The United States has long witnessed a plummet in the reputation of Rudy Giuliani (New York, 1944). He was the scourge of organized crime from the New York Prosecutor’s Office, and city councilor during the terrorist attacks of September 11. His firmness and empathy then earned him the nickname “Mayor of America.” Later, he enriched himself by consulting security for companies and countries, and embarked on a catastrophic presidential race in 2008. When Donald Trump started his, Giuliani supported him and became his personal lawyer. Since then, like a Brooklyn Italian-American version of Atila’s horse, where Giuliani has stepped, nothing but trouble has grown. From the ukrainian plot that ended with the impeachment of the president, to the current offensive to delegitimize the result of the presidential elections, a story that, in the last month, has acquired the tinge of a tragicomedy divided into three spectacular acts:
1. “Relax, you’re going to do great.” The scourge of the press, which does not miss an opportunity to denounce the bias of the mainstream media, does not seem to have any problem when the alleged journalist, indiscriminately biased towards her person, begins the interview by telling her that she is one of her “great heroes”. “I feel like I’m living a fairy tale,” actress Maria Bakalova tells him, in an orchestrated confinement in a hotel suite living room, for the new Sacha Baron Cohen film. “Relax, you’re going to do great,” Giuliani encourages her, grabbing her hands. What follows is a run-down interview in which the lawyer, amid toasts of scotch whiskey, exposes his usual artillery to an enthralled young woman: “China made the virus and let it escape, they deliberately spread it all over the world, I don’t think there is any no one eating bats. Have you ever eaten a bat? Etc. Suddenly Cohen interrupts the interview, disguised as a sound technician hippy, claiming a technical problem. The young woman gets rid of him and invites Giuliani to have a drink in the bedroom. Sitting on the bed, Giuliani asks for his phone number and address, and then pats him on the small of the back. She touches his shirt as if to remove the microphone and he lies on his back on the bed and, lying there, puts his hand inside his pants, apparently touching his genitals. Then Cohen bursts into the room, dressed in feminine underwear, and asks him to leave the girl because he is only 15 years old. “It is too old for you,” he says. “She is my daughter, take me in her place, please.”
2. The campaign goes into a garden. “Lawyers press conference at the Four Seasons, Philadelphia, 11:00 am.” President Trump’s tweet, on the Saturday after the elections (November 7), had the solemn and terse tone of great occasions. Shortly after, he had to clarify that it was not the luxurious hotel in the city center, belonging to the famous Four Seasons chain, but a humble gardening establishment of the same name, in a suburb of the city, located between a crematorium and a sex shop. There, before a shutter drawn down from the one-story building, adorned with posters for the re-election of the president of the United States, surrounded by campaign employees acting as if everything were normal, Rudy Giuliani officially began the offensive, until today unsuccessful, to try to reverse the defeat of your boss in court. But the event, which sparked a barrage of mockery on social media, will go down in history as a peak of nonsense in political communication. And as a milestone in the marketing of the horticultural sector, celebrated in the commemorative t-shirts that the small gardening business soon commercialized.

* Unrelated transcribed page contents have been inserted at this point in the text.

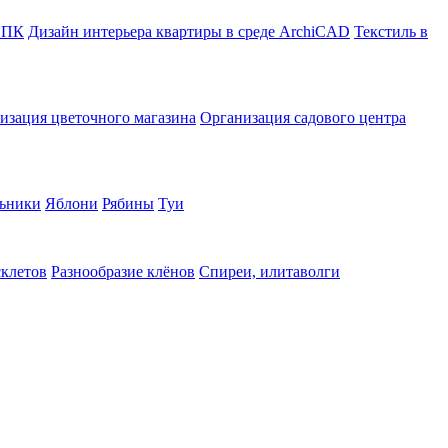
в ПК
Дизайн интерьера квартиры в среде ArchiCAD
Текстиль в
изация цветочного магазина
Организация садового центра
ьники
Яблони
Рябины
Туи
склетов
Разнообразие клёнов
Спиреи, илитаволги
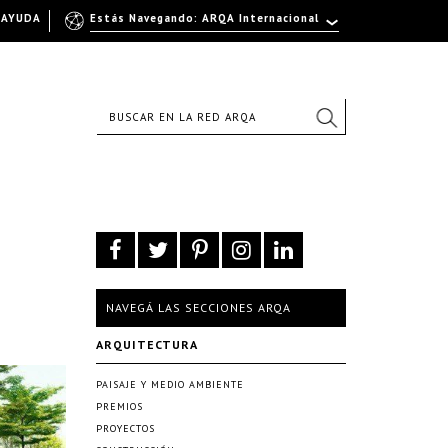
AYUDA
Estás Navegando: ARQA Internacional
NAVEGÁ LAS SECCIONES ARQA
ARQUITECTURA
PAISAJE Y MEDIO AMBIENTE
PREMIOS
PROYECTOS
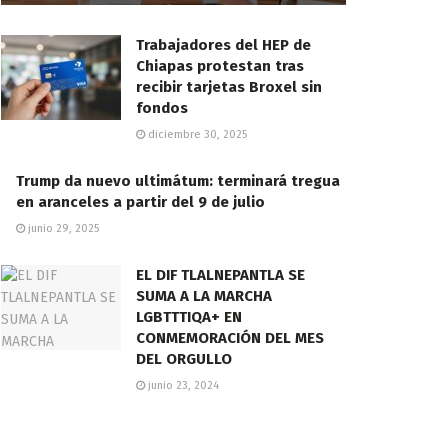
Trabajadores del HEP de
Chiapas protestan tras
recibir tarjetas Broxel sin
fondos
diciembre 30, 2025
Trump da nuevo ultimátum: terminará tregua
en aranceles a partir del 9 de julio
junio 29, 2025
EL DIF TLALNEPANTLA SE
SUMA A LA MARCHA
LGBTTTIQA+ EN
CONMEMORACIÓN DEL MES
DEL ORGULLO
junio 23, 2024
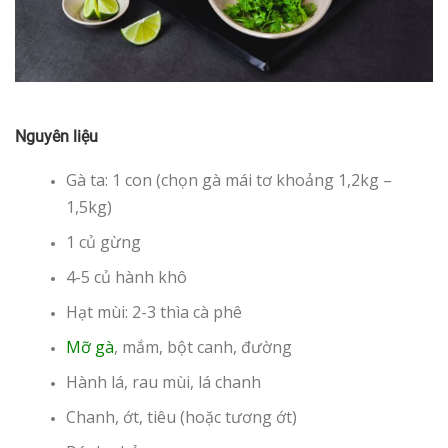
Nguyên liệu
Gà ta: 1 con (chọn gà mái tơ khoảng 1,2kg –
1,5kg)
1 củ gừng
4-5 củ hành khô
Hạt mùi: 2-3 thìa cà phê
Mỡ gà
, mắm, bột canh, đường
Hành lá, rau mùi, lá chanh
Chanh, ớt, tiêu (hoặc tương ớt)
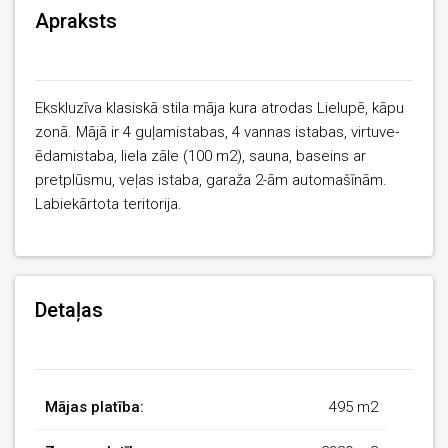
Apraksts
Ekskluzīva klasiskā stila māja kura atrodas Lielupē, kāpu
zonā. Mājā ir 4 guļamistabas, 4 vannas istabas, virtuve-
ēdamistaba, liela zāle (100 m2), sauna, baseins ar
pretplūsmu, veļas istaba, garaža 2-ām automašīnām.
Labiekārtota teritorija.
Detaļas
Mājas platība:
495 m2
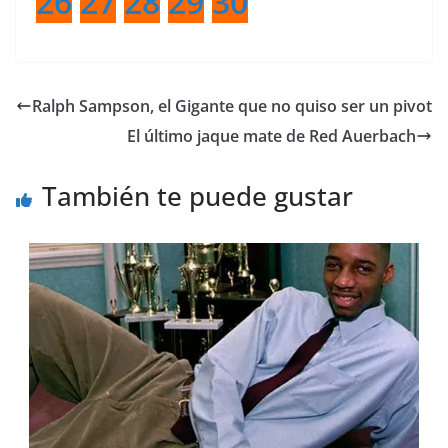
26
27
28
29
30
Ralph Sampson, el Gigante que no quiso ser un pivot
El último jaque mate de Red Auerbach
También te puede gustar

3. Sweat, communist conspiracies and hair dye. China is on the garlic. And Cuba. And two presidents of Venezuela, one alive and one dead. Also Antifa and, of course, George Soros. Dead who vote. Mickey Mouse. Giuliani imitating Joe Pesci in the film My cousin Vinny. A lawyer on the verge of tears talking about communist conspiracies. The script was insane. The staging, decadent. Before the announcement of a press conference to reveal “the multiple paths to victory” of Trump in an election that he has lost by about six million votes, a hundred journalists attended Giuliani’s call in a National Committee room. Republican in Washington, packed, without ventilation, with the speakers in the open, a perfect breeding ground for the coronavirus to ruin the Thanksgiving holiday for attendees. What they found there was very different from what was promised. It will go down in history, yes. But not as the day that turned around a stolen election, but rather as the most embarrassing press conference held on behalf of a president in modern American history. An hour and a half of nonsense that not even Donald Trump, whom Giuliani asked for a fee of $ 20,000 a day to lead his judicial offensive against the legitimacy of the elections, was able to chant from his Twitter account. And that the activity of the commander-in-chief these days is limited (in addition to dismissing senior officials that he considers unfair) to spreading any conspiratorial hoax that circulates on the Internet. “That press conference has been one hour and 45 minutes of television more dangerous history of the United States. And possibly the craziest, ”tweeted former cybersecurity director Chris Krebs, recently fired by Trump. Giuliani had another opinion. With his face beaming with sweat, streaked by streams of a black substance, probably hair dye, that flowed from his sideburns, in a sad image that went around the world, the former mayor of New York said: “We are saving our democracy.”